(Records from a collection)
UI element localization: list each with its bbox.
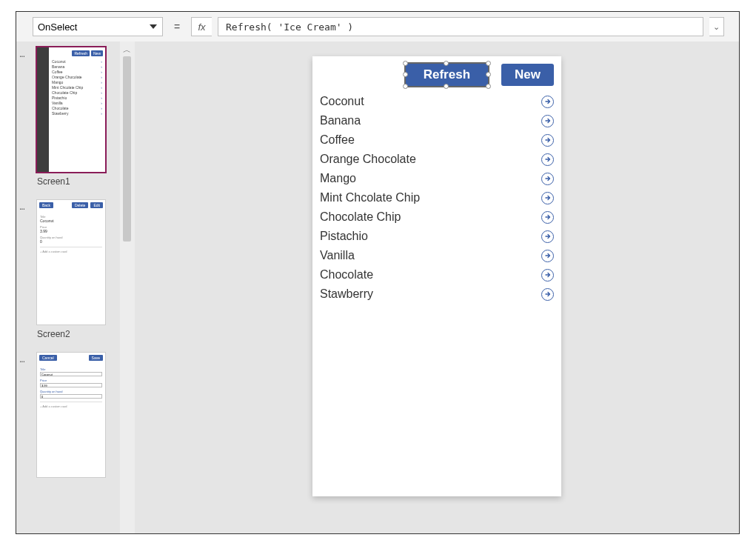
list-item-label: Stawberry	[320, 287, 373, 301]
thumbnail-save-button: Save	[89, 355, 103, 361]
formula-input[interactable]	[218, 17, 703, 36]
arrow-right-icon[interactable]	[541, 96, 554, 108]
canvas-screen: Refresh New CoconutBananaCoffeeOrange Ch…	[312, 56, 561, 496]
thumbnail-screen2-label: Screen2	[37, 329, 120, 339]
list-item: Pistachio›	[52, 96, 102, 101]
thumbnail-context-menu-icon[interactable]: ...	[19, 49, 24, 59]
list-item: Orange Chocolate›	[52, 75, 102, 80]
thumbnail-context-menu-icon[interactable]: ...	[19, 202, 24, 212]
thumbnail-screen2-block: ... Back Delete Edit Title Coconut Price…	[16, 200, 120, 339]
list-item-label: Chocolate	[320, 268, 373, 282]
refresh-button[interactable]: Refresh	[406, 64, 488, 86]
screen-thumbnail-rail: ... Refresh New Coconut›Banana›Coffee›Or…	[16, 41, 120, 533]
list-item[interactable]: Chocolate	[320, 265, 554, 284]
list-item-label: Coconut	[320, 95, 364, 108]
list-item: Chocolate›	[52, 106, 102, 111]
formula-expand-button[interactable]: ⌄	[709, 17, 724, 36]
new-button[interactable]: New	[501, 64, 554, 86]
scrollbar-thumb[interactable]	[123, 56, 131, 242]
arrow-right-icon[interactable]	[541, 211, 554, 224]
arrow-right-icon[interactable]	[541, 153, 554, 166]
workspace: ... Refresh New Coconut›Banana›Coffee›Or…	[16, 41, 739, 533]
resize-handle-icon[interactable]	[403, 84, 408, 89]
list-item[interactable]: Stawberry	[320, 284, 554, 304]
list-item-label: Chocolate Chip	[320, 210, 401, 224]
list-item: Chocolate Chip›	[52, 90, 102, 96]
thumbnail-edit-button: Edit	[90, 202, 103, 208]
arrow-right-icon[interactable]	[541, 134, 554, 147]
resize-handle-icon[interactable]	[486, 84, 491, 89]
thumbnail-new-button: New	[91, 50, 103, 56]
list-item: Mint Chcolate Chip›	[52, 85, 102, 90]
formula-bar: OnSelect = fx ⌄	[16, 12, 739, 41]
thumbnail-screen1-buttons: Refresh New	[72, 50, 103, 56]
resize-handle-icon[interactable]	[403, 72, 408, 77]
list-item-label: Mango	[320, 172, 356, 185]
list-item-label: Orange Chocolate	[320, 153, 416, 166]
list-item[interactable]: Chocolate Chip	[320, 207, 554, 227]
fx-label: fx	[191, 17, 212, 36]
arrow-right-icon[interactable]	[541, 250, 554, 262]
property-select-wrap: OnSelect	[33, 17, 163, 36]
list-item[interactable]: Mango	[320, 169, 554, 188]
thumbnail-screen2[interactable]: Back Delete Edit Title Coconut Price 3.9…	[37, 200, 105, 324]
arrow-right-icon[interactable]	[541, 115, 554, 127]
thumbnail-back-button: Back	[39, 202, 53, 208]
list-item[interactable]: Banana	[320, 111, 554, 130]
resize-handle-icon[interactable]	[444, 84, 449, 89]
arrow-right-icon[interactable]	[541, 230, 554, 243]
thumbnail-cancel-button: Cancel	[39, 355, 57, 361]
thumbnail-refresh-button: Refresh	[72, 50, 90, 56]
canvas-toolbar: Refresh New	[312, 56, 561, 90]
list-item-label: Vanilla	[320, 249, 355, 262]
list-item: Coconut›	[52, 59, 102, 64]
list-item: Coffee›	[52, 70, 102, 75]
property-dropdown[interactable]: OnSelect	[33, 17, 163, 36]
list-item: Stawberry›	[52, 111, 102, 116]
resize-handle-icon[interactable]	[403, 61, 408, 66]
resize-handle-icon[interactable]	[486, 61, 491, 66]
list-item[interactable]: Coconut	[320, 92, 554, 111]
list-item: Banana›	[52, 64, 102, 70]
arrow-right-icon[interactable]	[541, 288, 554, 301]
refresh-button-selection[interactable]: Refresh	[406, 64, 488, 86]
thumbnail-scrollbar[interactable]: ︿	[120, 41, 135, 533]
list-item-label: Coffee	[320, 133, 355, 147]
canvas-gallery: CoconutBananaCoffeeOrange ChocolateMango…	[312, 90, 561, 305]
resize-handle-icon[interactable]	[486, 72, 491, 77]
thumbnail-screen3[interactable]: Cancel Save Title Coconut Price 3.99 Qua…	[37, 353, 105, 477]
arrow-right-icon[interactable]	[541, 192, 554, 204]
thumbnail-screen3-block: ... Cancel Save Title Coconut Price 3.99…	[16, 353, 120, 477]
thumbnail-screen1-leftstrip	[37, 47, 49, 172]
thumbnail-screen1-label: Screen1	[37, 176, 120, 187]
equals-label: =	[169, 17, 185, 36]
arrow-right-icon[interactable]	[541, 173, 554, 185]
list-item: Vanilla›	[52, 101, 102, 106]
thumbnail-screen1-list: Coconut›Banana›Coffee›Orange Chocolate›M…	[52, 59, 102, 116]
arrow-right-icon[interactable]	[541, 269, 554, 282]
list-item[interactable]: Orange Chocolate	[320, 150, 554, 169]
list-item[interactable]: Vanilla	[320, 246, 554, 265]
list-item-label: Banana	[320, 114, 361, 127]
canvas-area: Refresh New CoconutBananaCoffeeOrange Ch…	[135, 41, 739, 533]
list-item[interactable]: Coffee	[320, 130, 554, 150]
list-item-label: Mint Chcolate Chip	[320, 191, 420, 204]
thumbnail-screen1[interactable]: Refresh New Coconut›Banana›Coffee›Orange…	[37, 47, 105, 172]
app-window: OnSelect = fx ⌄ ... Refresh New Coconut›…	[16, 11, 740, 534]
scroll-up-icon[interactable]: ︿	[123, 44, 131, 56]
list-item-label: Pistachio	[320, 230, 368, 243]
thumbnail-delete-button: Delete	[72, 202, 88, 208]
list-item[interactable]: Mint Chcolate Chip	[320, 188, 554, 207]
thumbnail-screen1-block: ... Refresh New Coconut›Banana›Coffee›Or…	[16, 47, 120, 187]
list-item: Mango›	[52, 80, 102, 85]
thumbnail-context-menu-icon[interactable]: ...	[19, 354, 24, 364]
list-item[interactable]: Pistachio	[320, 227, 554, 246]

* WHAT IS EXPECTED
Copy out each line of the entries that holds "Chip".

* RESULT
list-item-label: Chocolate Chip	[320, 210, 401, 224]
list-item: Chocolate Chip›	[52, 90, 102, 96]
list-item: Mint Chcolate Chip›	[52, 85, 102, 90]
list-item[interactable]: Chocolate Chip	[320, 207, 554, 227]
list-item-label: Mint Chcolate Chip	[320, 191, 420, 204]
list-item[interactable]: Mint Chcolate Chip	[320, 188, 554, 207]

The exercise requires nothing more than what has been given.